| What you will do |
Print each line once more, unchanged, from the line holding "CLÁSICO ARGENTO Y" to the end of the listing below.

*** Block opens ***

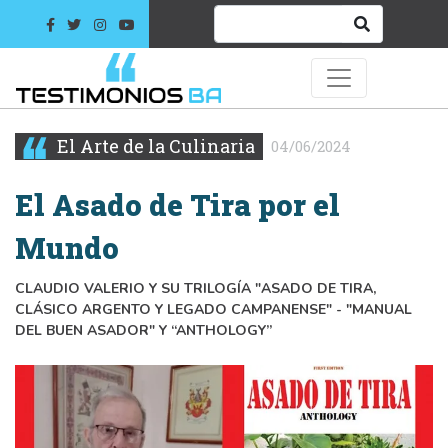
El Arte de la Culinaria
04/06/2024
El Asado de Tira por el
Mundo
CLAUDIO VALERIO Y SU TRILOGÍA "ASADO DE TIRA,
CLÁSICO ARGENTO Y LEGADO CAMPANENSE" - "MANUAL
DEL BUEN ASADOR" Y “ANTHOLOGY”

*** Block closes ***

| Answer space |
CLÁSICO ARGENTO Y LEGADO CAMPANENSE" - "MANUAL
DEL BUEN ASADOR" Y “ANTHOLOGY”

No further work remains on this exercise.